Lost in the Night concerns what may be the corpse of a woman buried on the estate of a very wealthy family, and in this respect it is quite similar to Robe of Gems by Natalia López Gallardo, who, like Escalante, worked with Carlos Reygadas. It’s a strange work: episodic, violent and disparate (even though everything is connected) and flavored with a mood of latent erotic discontent, but without the fierce seriousness of his previous films. Escalante may have originally intended this as a streaming TV series, and it might have worked better that way.
Emiliano (Juan Daniel García Treviño) is a teenager whose activist mother was “disappeared” by the police for campaigning against a local mining company; he comes to believe that his mother’s body was buried or hidden in a water tank, in the grounds of an elegant modernist villa owned by wealthy television star Carmen (Bárbara Mori), his Instagram princess daughter Mónica (Ester Expósito) and her new partner, a fashionable conceptual artist Rigoberto (Fernando Bonilla), who enjoys goading a religious sect that lives nearby.

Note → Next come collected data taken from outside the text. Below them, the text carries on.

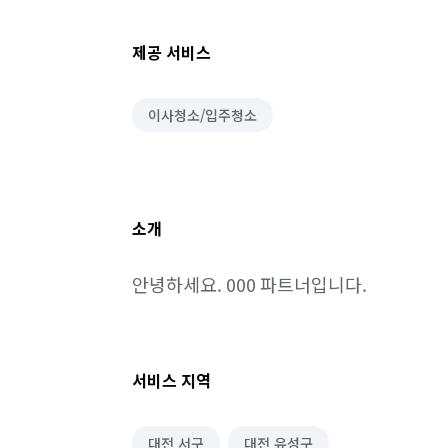
제공 서비스
이사청소/입주청소
소개
안녕하세요. 000 파트너입니다.
서비스 지역
대전 서구
대전 유성구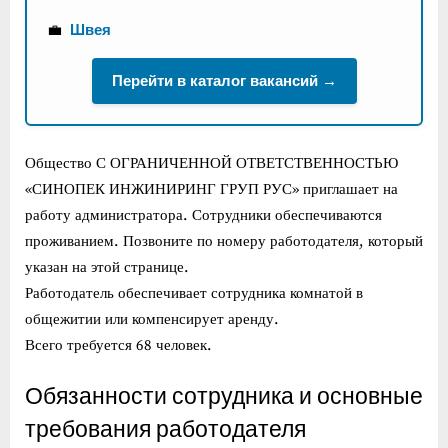
💼
Швея
Перейти в каталог вакансий →
Общество С ОГРАНИЧЕННОЙ ОТВЕТСТВЕННОСТЬЮ
«СИНОПЕК ИНЖИНИРИНГ ГРУП РУС» приглашает на
работу администратора. Сотрудники обеспечиваются
проживанием. Позвоните по номеру работодателя, который
указан на этой странице.
Работодатель обеспечивает сотрудника комнатой в
общежитии или компенсирует аренду.
Всего требуется 68 человек.
Обязанности сотрудника и основные
требования работодателя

Emiliano gets a job as a handyman and, while investigating possible grave sites, becomes involved in the tortured sexual dysfunction of the house.

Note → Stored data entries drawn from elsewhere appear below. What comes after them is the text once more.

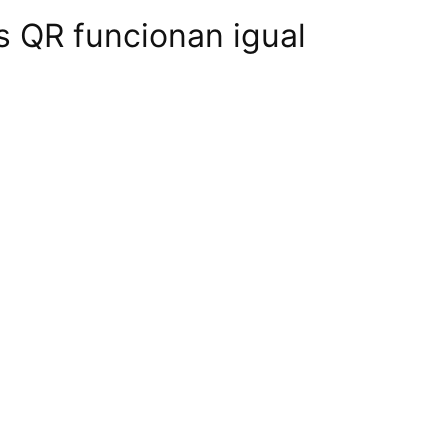
s QR funcionan igual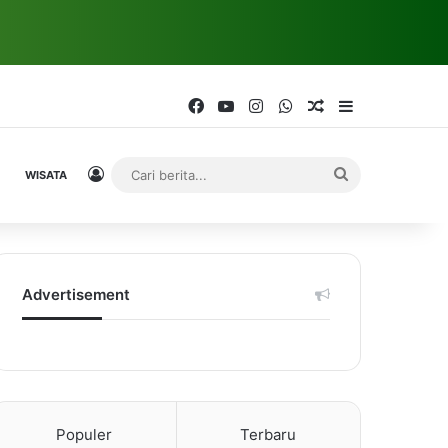
Facebook
YouTube
Instagram
WhatsApp
Random Article
Sidebar
Log In
Cari
WISATA
berita...
Advertisement
Populer
Terbaru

Emiliano’s relationship with his mother, his horrible fate, the issue of the toxic and environmentally disastrous mine, and all those who are complicit in his murder and, therefore, the destruction of Mexico’s environment and of its communities… all this is initially presented to us. as important and the public is indeed encouraged to invest in their significance. But in the end, Emiliano’s mother seems forgotten and the film seems fragile and even a little casual. Yet Escalante’s narrative vigor and approach with unsettling imagery keeps this film’s tension high.